* [TASK INPUTS]
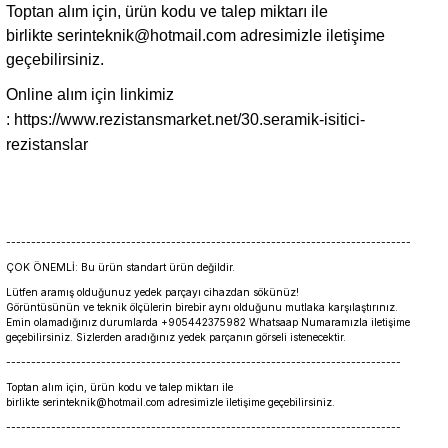
Toptan alım için, ürün kodu ve talep miktarı ile
birlikte
serinteknik@hotmail.com
adresimizle iletişime
geçebilirsiniz.
Online alım için linkimiz
:
https://www.rezistansmarket.net/30.seramik-isitici-
rezistanslar
---------------------------------------------------------------------------------
ÇOK ÖNEMLİ: Bu ürün standart ürün değildir.
Lütfen aramış olduğunuz yedek parçayı cihazdan sökünüz!
Görüntüsünün ve teknik ölçülerin birebir aynı olduğunu mutlaka karşılaştırınız.
Emin olamadığınız durumlarda +905442375982 Whatsaap Numaramızla iletişime
geçebilirsiniz. Sizlerden aradığınız yedek parçanın görseli istenecektir.
-------------------------------------------------------------------------------
Toptan alım için, ürün kodu ve talep miktarı ile
birlikte serinteknik@hotmail.com adresimizle iletişime geçebilirsiniz.
-------------------------------------------------------------------------------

* [EXERCISE GOAL] Leave the pictures out. Repeat every entry above exactly.

* [RESPONSE]
Toptan alım için, ürün kodu ve talep miktarı ile
birlikte
serinteknik@hotmail.com
adresimizle iletişime
geçebilirsiniz.
Online alım için linkimiz
:
https://www.rezistansmarket.net/30.seramik-isitici-
rezistanslar
---------------------------------------------------------------------------------
ÇOK ÖNEMLİ: Bu ürün standart ürün değildir.
Lütfen aramış olduğunuz yedek parçayı cihazdan sökünüz!
Görüntüsünün ve teknik ölçülerin birebir aynı olduğunu mutlaka karşılaştırınız.
Emin olamadığınız durumlarda +905442375982 Whatsaap Numaramızla iletişime
geçebilirsiniz. Sizlerden aradığınız yedek parçanın görseli istenecektir.
-------------------------------------------------------------------------------
Toptan alım için, ürün kodu ve talep miktarı ile
birlikte serinteknik@hotmail.com adresimizle iletişime geçebilirsiniz.
-------------------------------------------------------------------------------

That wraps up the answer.